Companies’ desire for healthy balance sheets seems to influence their 2018 hedging positions more than any desire to expand production, he continues, suggesting that bottom-line performance matters more than output totals. “The higher level of hedging is less about supporting aggressive production growth and more about increasing investor confidence that these companies are serious about becoming more financially disciplined,” O’Donnell assesses.
The IHS Markit report indicates the small and midsized U.S. producer subgroups had hedged 49 percent of total 2018 production at the end of third quarter 2017, compared with 18 percent for the large North American producer subgroup.
Speaking in late January, O’Donnell noted that the oil price rally to the mid-$60s offered companies a chance to expand their hedging positions at prices capable of generating positive returns. “We expect North American companies will report significant increases to hedge books during the fourth-quarter 2017 earnings cycle, particularly the non-Permian Basin focused and large operators that have previously been less hedged,” he indicated.
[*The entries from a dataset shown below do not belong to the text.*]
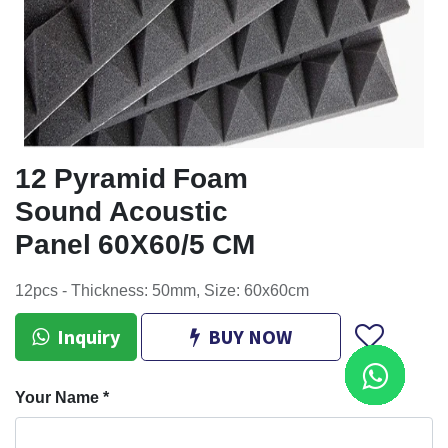
12 Pyramid Foam
Sound Acoustic
Panel 60X60/5 CM
12pcs - Thickness: 50mm, Size: 60x60cm
Inquiry
BUY NOW
Your Name
*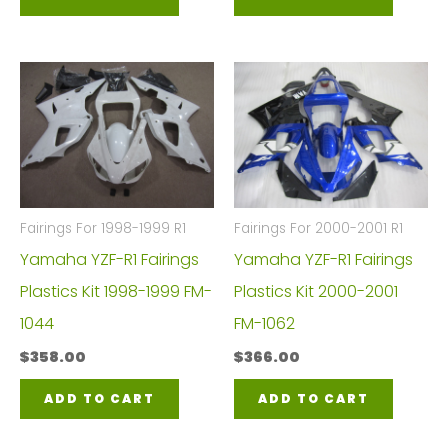
Fairings For 1998-1999 R1
Fairings For 2000-2001 R1
Yamaha YZF-R1 Fairings
Yamaha YZF-R1 Fairings
Plastics Kit 1998-1999 FM-
Plastics Kit 2000-2001
1044
FM-1062
$
358.00
$
366.00
ADD TO CART
ADD TO CART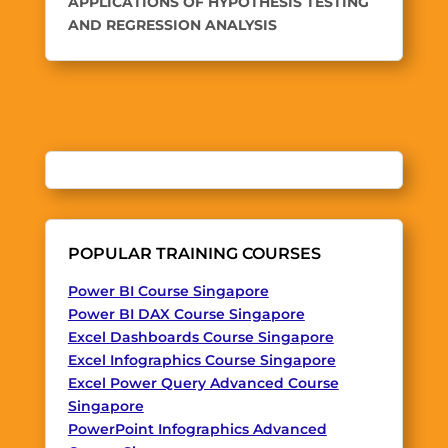
APPLICATIONS OF HYPOTHESIS TESTING
AND REGRESSION ANALYSIS
POPULAR TRAINING COURSES
Power BI Course Singapore
Power BI DAX Course Singapore
Excel Dashboards Course Singapore
Excel Infographics Course Singapore
Excel Power Query Advanced Course
Singapore
PowerPoint Infographics Advanced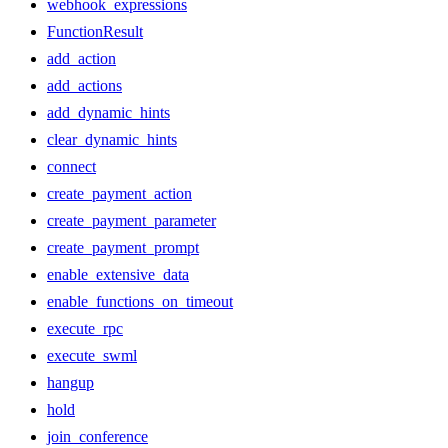
webhook_expressions
FunctionResult
add_action
add_actions
add_dynamic_hints
clear_dynamic_hints
connect
create_payment_action
create_payment_parameter
create_payment_prompt
enable_extensive_data
enable_functions_on_timeout
execute_rpc
execute_swml
hangup
hold
join_conference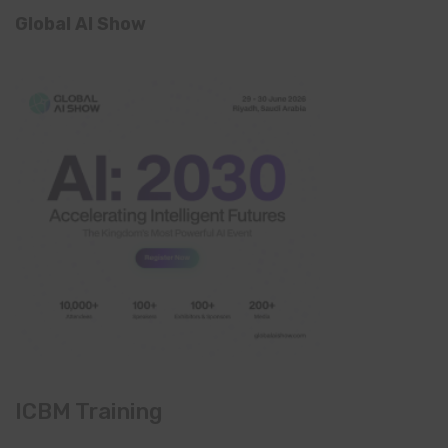
Global AI Show
ICBM Training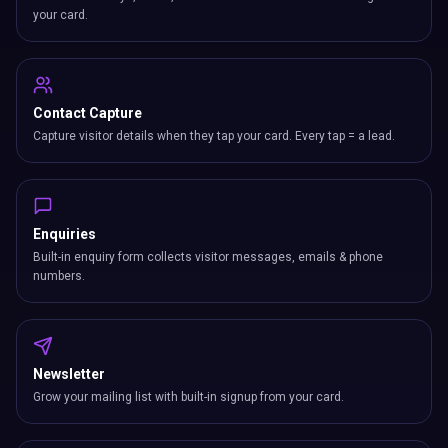
your card.
Contact Capture
Capture visitor details when they tap your card. Every tap = a lead.
Enquiries
Built-in enquiry form collects visitor messages, emails & phone
numbers.
Newsletter
Grow your mailing list with built-in signup from your card.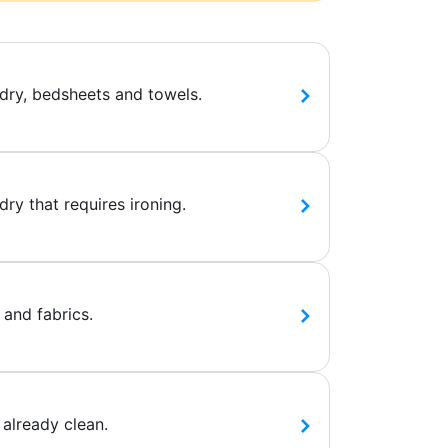
dry, bedsheets and towels.
ry that requires ironing.
 and fabrics.
 already clean.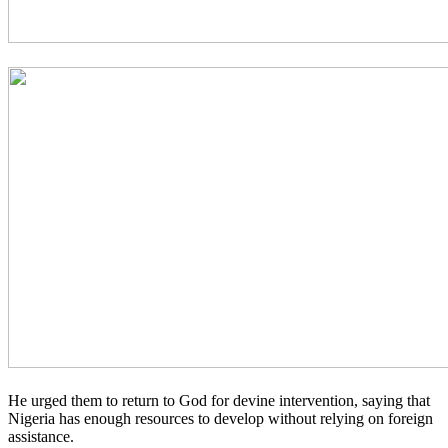
He urged them to return to God for devine intervention, saying that
Nigeria has enough resources to develop without relying on foreign
assistance.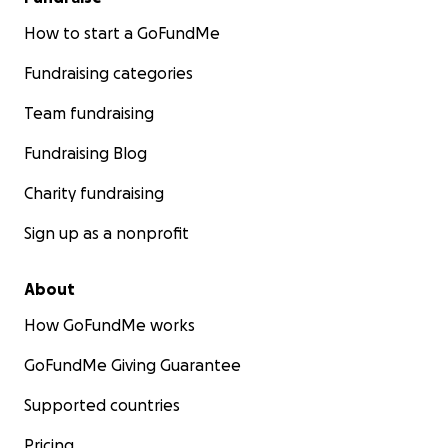
How to start a GoFundMe
Fundraising categories
Team fundraising
Fundraising Blog
Charity fundraising
Sign up as a nonprofit
About
How GoFundMe works
GoFundMe Giving Guarantee
Supported countries
Pricing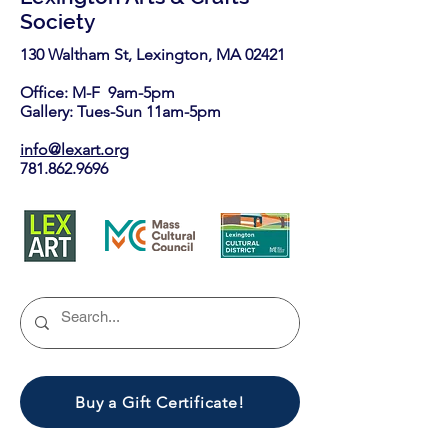
Society
130 Waltham St, Lexington, MA 02421​
Office: M-F 9am-5pm
Gallery: Tues-Sun 11am-5pm
info@lexart.org
781.862.9696
Buy a Gift Certificate!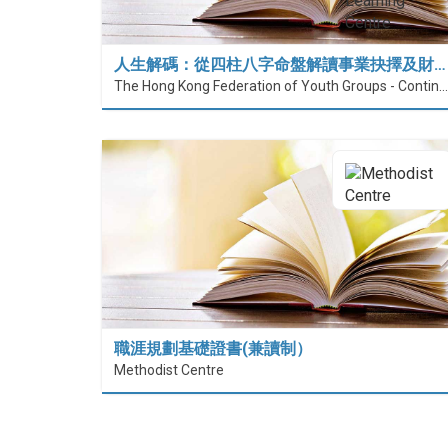
人生解碼：從四柱八字命盤解讀事業抉擇及財…
The Hong Kong Federation of Youth Groups - Continuous Learning Centre
職涯規劃基礎證書(兼讀制）
Methodist Centre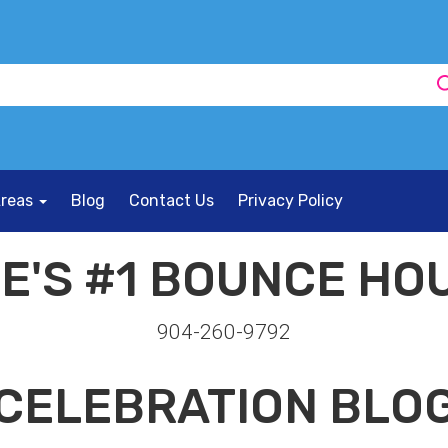
Areas
Blog
Contact Us
Privacy Policy
E'S #1 BOUNCE HOU
904-260-9792
CELEBRATION BLO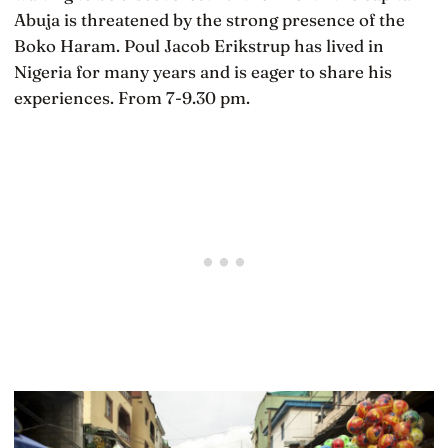
Abuja is threatened by the strong presence of the
Boko Haram. Poul Jacob Erikstrup has lived in
Nigeria for many years and is eager to share his
experiences. From 7-9.30 pm.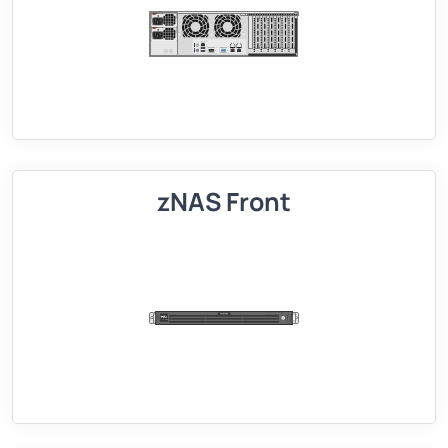
zNAS Front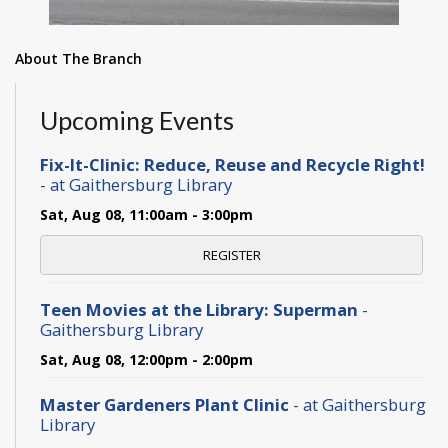
About The Branch
Upcoming Events
Fix-It-Clinic: Reduce, Reuse and Recycle Right!
- at Gaithersburg Library
Sat, Aug 08, 11:00am - 3:00pm
REGISTER
Teen Movies at the Library: Superman
-
Gaithersburg Library
Sat, Aug 08, 12:00pm - 2:00pm
Master Gardeners Plant Clinic
- at Gaithersburg
Library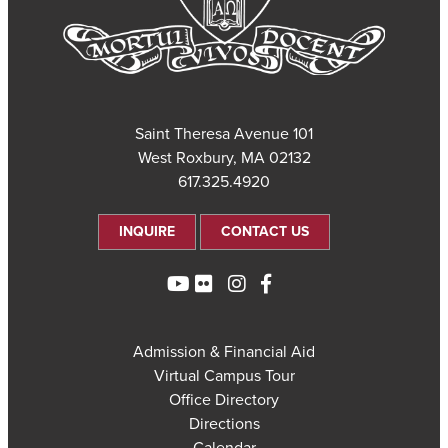
101 Saint Theresa Avenue
West Roxbury, MA 02132
617.325.4920
INQUIRE
CONTACT US
Admission & Financial Aid
Virtual Campus Tour
Office Directory
Directions
Calendar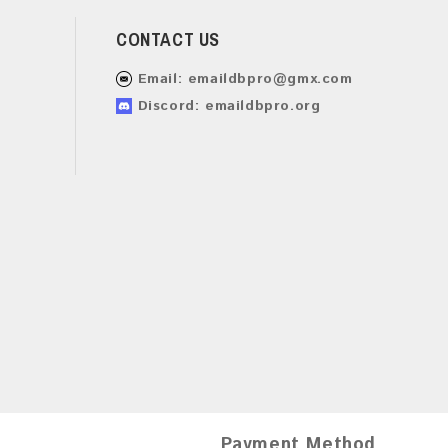
CONTACT US
Email:
emaildbpro@gmx.com
Discord: emaildbpro.org
Payment Method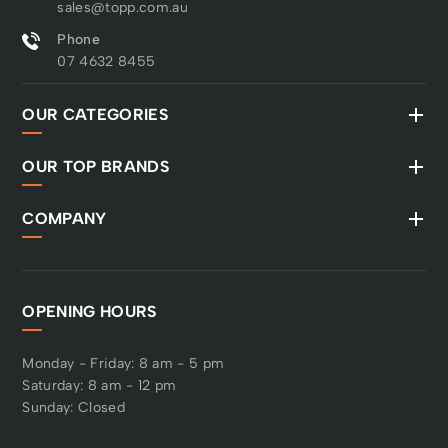
sales@topp.com.au
Phone
07 4632 8455
OUR CATEGORIES
OUR TOP BRANDS
COMPANY
OPENING HOURS
Monday - Friday: 8 am - 5 pm
Saturday: 8 am - 12 pm
Sunday: Closed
More wells are economic at $50 a barrel, O’Donnell points out, and with oil prices breaking $60/bbl, it makes sense for companies to hedge more than they had in the past three years after oil prices turned from historic highs to historic lows.
“Companies are opting to lock in a larger portion of production and cash flows, which helps with capital budgeting for the upcoming period,” he points out. “Again, the focus now for operators is on capital discipline and keeping capital expenditures within cash flows to satisfy the growing investor focus on returns, rather than chasing volume growth.”
According to the analysis, the subgroup of Permian Basin producers had hedged 63 percent of 2018 oil production at the end of third quarter 2017, a sharp increase from 36 percent at the end of the second quarter. Even so, it says, they are likely to record hedging losses given the average strike price of $53.14 a barrel. IHS Markit observes that the group’s average oil strike price has so far been below West Texas Intermediate oil prices, which averaged more than $55 a barrel in the fourth quarter 2017 and climbed as high as the mid-$60s in early 2018.
Meanwhile, the report finds, the Appalachian Basin subgroup had hedged 49 percent of 2018 gas production at $3.33 an Mcf at the end of third quarter 2017. This is a healthy premium to the sub-$3.00/Mcf futures prices that have characterized much of 2018, it notes. The percentage of gas production hedged was up from the end of the second quarter, when the group had 44 percent of 2018 gas production hedged at $3.36 an Mcf.
At the end of the third quarter, the report says, the producers peer group also had hedged 34 percent of fourth-quarter 2017 oil production at $52.97 a barrel, and 49 percent of fourth-quarter 2017 natural gas production at $3.21 an Mcf. Given that fourth-quarter 2017 WTI prices averaged more than $55 a barrel, IHS Markit analysts say they expect companies will report realized hedging losses for the quarter.